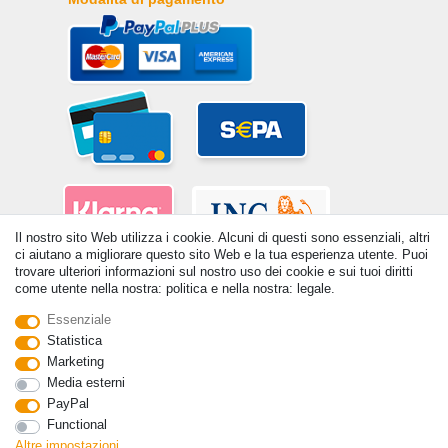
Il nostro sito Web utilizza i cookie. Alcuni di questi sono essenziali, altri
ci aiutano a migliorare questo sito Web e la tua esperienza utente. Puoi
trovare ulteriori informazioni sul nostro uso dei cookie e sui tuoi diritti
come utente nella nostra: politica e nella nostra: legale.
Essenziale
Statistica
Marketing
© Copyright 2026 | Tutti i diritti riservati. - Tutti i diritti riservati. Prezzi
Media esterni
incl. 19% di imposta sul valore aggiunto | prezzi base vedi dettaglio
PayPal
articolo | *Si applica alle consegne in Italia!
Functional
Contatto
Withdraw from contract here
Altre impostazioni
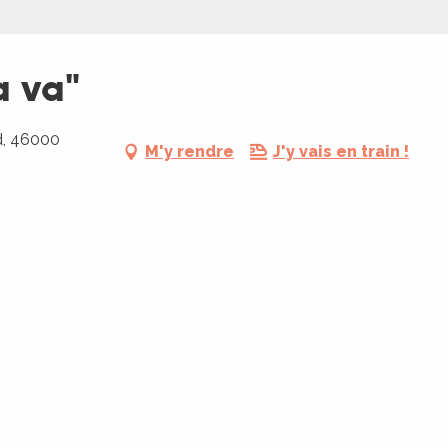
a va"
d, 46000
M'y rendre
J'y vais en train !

------------------------------------

• What to produce
What the answer must hold: all the data above, given again exactly, without pictures.

• Written solution
Il nostro sito Web utilizza i cookie. Alcuni di questi sono essenziali, altri
ci aiutano a migliorare questo sito Web e la tua esperienza utente. Puoi
trovare ulteriori informazioni sul nostro uso dei cookie e sui tuoi diritti
come utente nella nostra: politica e nella nostra: legale.
Essenziale
Statistica
Marketing
© Copyright 2026 | Tutti i diritti riservati. - Tutti i diritti riservati. Prezzi
Media esterni
incl. 19% di imposta sul valore aggiunto | prezzi base vedi dettaglio
PayPal
articolo | *Si applica alle consegne in Italia!
Functional
Contatto
Withdraw from contract here
Altre impostazioni
a va"
d, 46000
M'y rendre
J'y vais en train !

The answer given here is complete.